EXERCISE BRIEF>
Pictures in the records below must be left out. Return exactly the lines from the line with "complètement submergée, et" to the line with "ΕΛΑΣΤΙΚΩΝ ΚΑΙ ΑΝΑΛΩΣΙΜΩΝ ΓΙΑ", both included.

[Saved entries]
▶
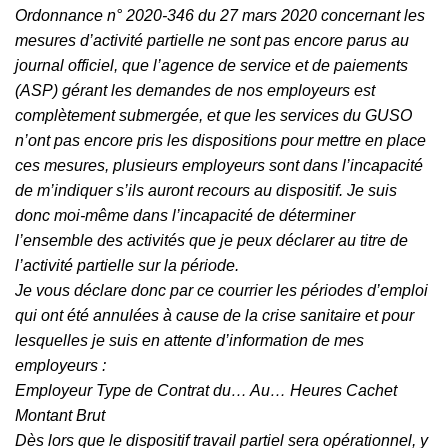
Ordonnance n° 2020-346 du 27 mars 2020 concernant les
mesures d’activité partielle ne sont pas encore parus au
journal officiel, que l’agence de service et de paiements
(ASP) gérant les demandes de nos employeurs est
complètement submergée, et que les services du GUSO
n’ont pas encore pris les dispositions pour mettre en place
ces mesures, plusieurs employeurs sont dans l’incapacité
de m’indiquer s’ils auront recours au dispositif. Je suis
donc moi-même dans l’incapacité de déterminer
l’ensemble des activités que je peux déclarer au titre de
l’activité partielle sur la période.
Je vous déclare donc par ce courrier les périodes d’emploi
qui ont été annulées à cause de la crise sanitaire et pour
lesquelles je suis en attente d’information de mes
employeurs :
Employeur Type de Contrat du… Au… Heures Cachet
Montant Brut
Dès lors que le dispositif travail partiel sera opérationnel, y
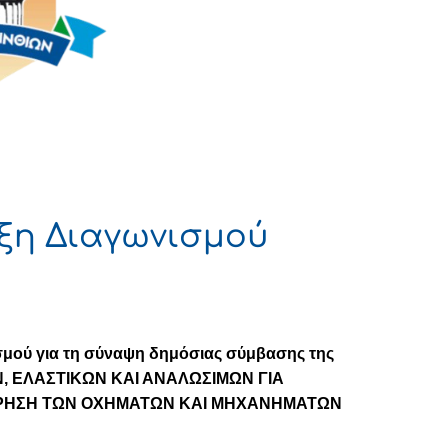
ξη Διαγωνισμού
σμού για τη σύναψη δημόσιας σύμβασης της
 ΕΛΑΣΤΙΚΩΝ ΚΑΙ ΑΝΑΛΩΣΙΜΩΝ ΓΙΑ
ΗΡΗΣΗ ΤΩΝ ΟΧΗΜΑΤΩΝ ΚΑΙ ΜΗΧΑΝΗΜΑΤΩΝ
◀
▶
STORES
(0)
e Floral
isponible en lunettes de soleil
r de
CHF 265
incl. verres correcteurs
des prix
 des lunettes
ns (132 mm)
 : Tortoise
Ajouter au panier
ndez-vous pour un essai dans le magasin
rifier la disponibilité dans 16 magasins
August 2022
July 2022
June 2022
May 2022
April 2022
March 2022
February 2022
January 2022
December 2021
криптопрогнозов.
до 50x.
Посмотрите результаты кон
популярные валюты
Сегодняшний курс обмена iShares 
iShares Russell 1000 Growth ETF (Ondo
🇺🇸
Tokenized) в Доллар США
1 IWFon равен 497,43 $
◀
REPLY>
complètement submergée, et que les services du GUSO
n’ont pas encore pris les dispositions pour mettre en place
ces mesures, plusieurs employeurs sont dans l’incapacité
de m’indiquer s’ils auront recours au dispositif. Je suis
donc moi-même dans l’incapacité de déterminer
l’ensemble des activités que je peux déclarer au titre de
l’activité partielle sur la période.
Je vous déclare donc par ce courrier les périodes d’emploi
qui ont été annulées à cause de la crise sanitaire et pour
lesquelles je suis en attente d’information de mes
employeurs :
Employeur Type de Contrat du… Au… Heures Cachet
Montant Brut
Dès lors que le dispositif travail partiel sera opérationnel, y
ξη Διαγωνισμού
σμού για τη σύναψη δημόσιας σύμβασης της
 ΕΛΑΣΤΙΚΩΝ ΚΑΙ ΑΝΑΛΩΣΙΜΩΝ ΓΙΑ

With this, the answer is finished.